I like that the stories are little snippets without narrative arcs—I don’t mind the lack of clear beginning, middle, and end, as some readers might.  These are ‘real life’ stories after all, which don’t get the benefit of neat and tidy structures.  Although I’ve said elsewhere that it is really refreshing to read stories about queer characters doing things other than coming out, I do think that coming-out stories are wonderful and necessary and such a powerful part of our communities.  Having said that the little slices of life were great, one thing I would have liked to see is some of them be a bit longer, just so you could get a better sense of character.  I’m all about character, which you probably know if you read this blog.

The little unpretentious stories are matched by the simplicity of the drawings and the graphics are very powerful in their clean lines and minimal decoration.  The fact that the humans are drawn as other animals gives the book a kind of child-like feel, which is an interesting contrast to the sometimes really heart-breaking material.  For example, one woman’s mother repeatedly sent her away, took her out of school, and sent her to a gynaecologist, all varying methods of dealing with her daughter’s lesbianism.  It’s like viewing atrocities from the point of view of a kid who doesn’t quite understand the severity of what they’re witnessing.  Most of the characters in On Loving Women are teenagers, after all.  In fact, when you look closer at many of these stories, they’re not simple at all, but rather messy, poignant tales that don’t have the luxury of order.

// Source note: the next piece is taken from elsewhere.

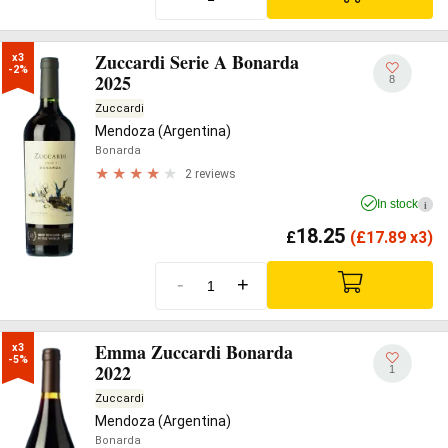
Zuccardi Serie A Bonarda
x3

Diane’s story is my favourite of the group, especially because the ending comes back to a detail first mentioned at the beginning of the story: Mädchen in Uniform—an early German lesbian film she watches at the beginning of the story but is too scared to watch the kissing scene.  Of course, when she’s older she finally sees the part of the movie that she missed.  One of my other favourite moments is when a teenage girl says, after kissing a girl for the first time: “Huh, I didn’t realize girls could kiss.”  So cute.  There’s also one where the woman’s new girlfriend starts sleeping with her ex after she introduces them.  Oh, the lesbian drama!  Brutal!

I was glad to see a few different stories about late bloomers and women who dated men near the end of the collective, but I did feel like there was a lot about women who knew they were lesbians at an early age and who were gender non-conforming kids.  Since this collection only tells the stories of people Obomsawin is close to, though, maybe the lack of diversity there is understandable. Also, I am probably spoiled by recently reading Dear John, I Love Jane (review on the Lesbrary here).

Can you think of a better way to end such a collection than how the last story finishes: a woman falling out of bed after a lesbian threesome saying “women rock.”  Indeed.  Women rock, and so does Diane Obomsawin, and so does this book.